Which lines below contain the word "Worth"? Copy each one.
+ + + + +
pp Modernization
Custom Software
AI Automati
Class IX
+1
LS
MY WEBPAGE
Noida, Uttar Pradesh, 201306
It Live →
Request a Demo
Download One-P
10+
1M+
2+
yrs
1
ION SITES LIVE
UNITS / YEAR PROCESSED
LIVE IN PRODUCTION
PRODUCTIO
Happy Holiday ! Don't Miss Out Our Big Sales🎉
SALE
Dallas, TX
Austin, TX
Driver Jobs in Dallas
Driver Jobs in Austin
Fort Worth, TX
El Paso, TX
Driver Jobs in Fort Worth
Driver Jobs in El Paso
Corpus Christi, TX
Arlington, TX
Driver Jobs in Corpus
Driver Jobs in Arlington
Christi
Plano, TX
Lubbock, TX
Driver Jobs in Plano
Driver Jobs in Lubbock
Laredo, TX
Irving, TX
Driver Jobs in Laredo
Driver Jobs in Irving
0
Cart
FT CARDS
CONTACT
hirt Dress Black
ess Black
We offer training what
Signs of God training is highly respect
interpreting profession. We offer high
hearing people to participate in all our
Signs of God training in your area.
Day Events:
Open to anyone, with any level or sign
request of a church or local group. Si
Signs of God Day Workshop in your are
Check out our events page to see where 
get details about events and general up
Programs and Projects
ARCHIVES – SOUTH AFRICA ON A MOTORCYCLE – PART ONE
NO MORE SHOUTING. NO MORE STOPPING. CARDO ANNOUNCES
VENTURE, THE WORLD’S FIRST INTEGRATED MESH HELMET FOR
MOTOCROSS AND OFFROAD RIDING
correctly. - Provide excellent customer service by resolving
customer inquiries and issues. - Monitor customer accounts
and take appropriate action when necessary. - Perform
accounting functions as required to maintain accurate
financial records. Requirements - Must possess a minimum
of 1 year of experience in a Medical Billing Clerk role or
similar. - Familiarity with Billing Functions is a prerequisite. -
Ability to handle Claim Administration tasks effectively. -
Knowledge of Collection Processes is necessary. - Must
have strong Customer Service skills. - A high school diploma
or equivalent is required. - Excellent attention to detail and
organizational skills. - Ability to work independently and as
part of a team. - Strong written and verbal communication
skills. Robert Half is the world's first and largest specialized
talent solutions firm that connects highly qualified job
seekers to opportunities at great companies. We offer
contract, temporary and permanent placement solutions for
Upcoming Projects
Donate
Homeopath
+ + + + +
Output of the exercise:
Fort Worth, TX
Driver Jobs in Fort Worth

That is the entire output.